710 P.2d 1175 | Colo. Ct. App. | 1985
In this dissolution of marriage action, husband, age 41, appeals from the trial court’s property division order which included husband’s pension plan either as marital, property or as an economic circumstance. We reverse and remand for further proceedings.
A pension plan is not marital “property” under § 14-10-113 C.R.S. (1984 Cum.Supp.) if the plan lacks cash surrender value, loan value, redemption value, lump sum value, or value realizable after death. Ellis v. Ellis, 36 Colo.App. 234, 538 P.2d 1347 (1975), aff'd, 191 Colo. 317, 552 P.2d 506 (1976). Likewise, property which might be acquired in the future is not subject to division as marital property. Menor v. Menor, 154 Colo. 475, 391 P.2d 473 (1964). And, future pension benefits which are subject to divestment are not marital property. In re Marriage of Ward, 657 P.2d 979 (Colo.App.1982).
Here, husband’s pension plan was funded solely by employer’s contributions, it had no present exchangeable value, and receipt of benefits of any kind was contingent upon his reaching the age of 55. Accordingly, husband’s pension plan was not marital property.
We agree as well with husband’s contention that the trial court erred when it considered the pension plan to be an “economic circumstance” in its division of property.

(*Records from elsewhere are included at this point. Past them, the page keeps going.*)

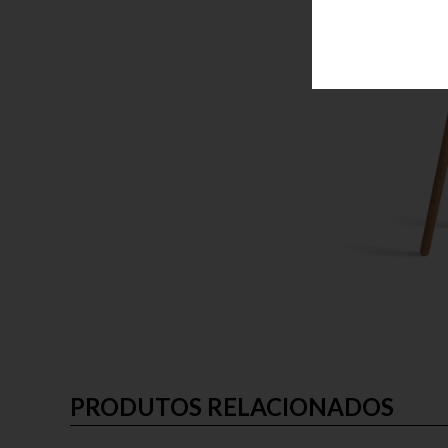
PRODUTOS RELACIONADOS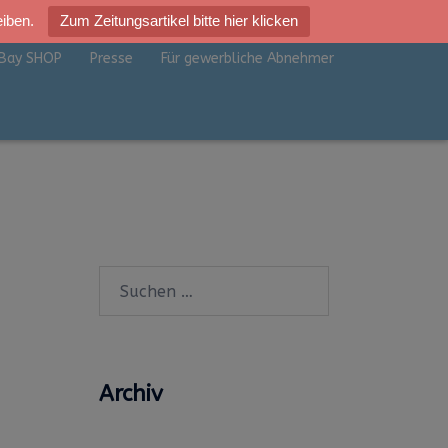
eiben.
Zum Zeitungsartikel bitte hier klicken
Bay SHOP
Presse
Für gewerbliche Abnehmer
Suchen
nach:
Archiv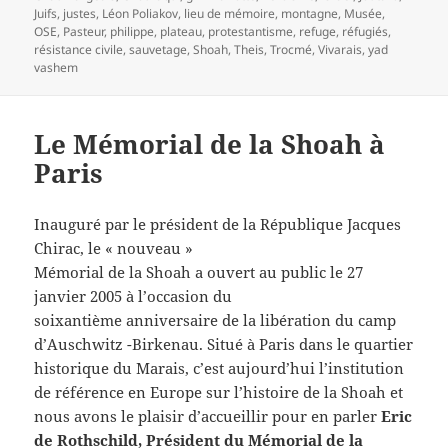
Juifs
,
justes
,
Léon Poliakov
,
lieu de mémoire
,
montagne
,
Musée
,
OSE
,
Pasteur
,
philippe
,
plateau
,
protestantisme
,
refuge
,
réfugiés
,
résistance civile
,
sauvetage
,
Shoah
,
Theis
,
Trocmé
,
Vivarais
,
yad
vashem
Le Mémorial de la Shoah à
Paris
Inauguré par le président de la République Jacques
Chirac, le « nouveau »
Mémorial de la Shoah a ouvert au public le 27
janvier 2005 à l’occasion du
soixantième anniversaire de la libération du camp
d’Auschwitz -Birkenau. Situé à Paris dans le quartier
historique du Marais, c’est aujourd’hui l’institution
de référence en Europe sur l’histoire de la Shoah et
nous avons le plaisir d’accueillir pour en parler
Eric
de Rothschild, Président du
Mémorial de la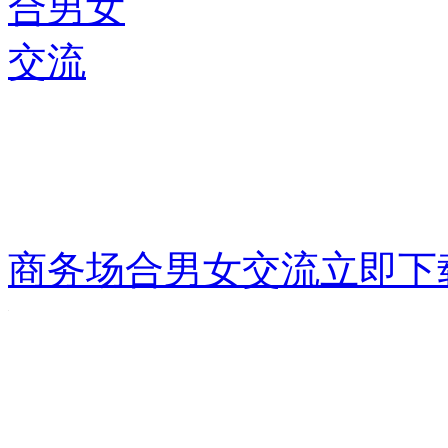
商务场合男女交流
立即下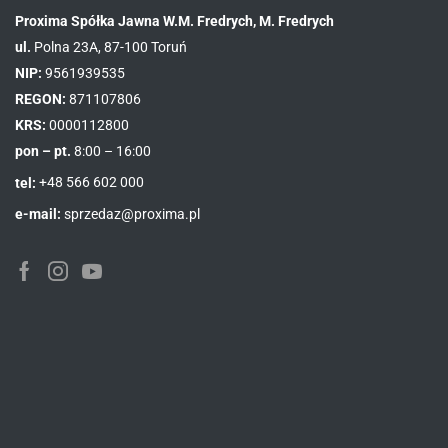
Proxima Spółka Jawna W.M. Fredrych, M. Fredrych
ul.
Polna 23A, 87-100 Toruń
NIP:
9561939535
REGON:
871107806
KRS:
0000112800
pon – pt.
8:00 – 16:00
tel:
+48 566 602 000
e-mail:
sprzedaz@proxima.pl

Property must be valued as of the date of the dissolution hearing or as of the date of the property division hearing, whichever occurs first. Section 14-10-113(5), C.R.S. Where, as here, a pension plan bears none of the indicia of property as defined in Ellis v. Ellis, supra, it has no ascertainable value. Thus, it cannot be considered as an economic circumstance for purposes of property division.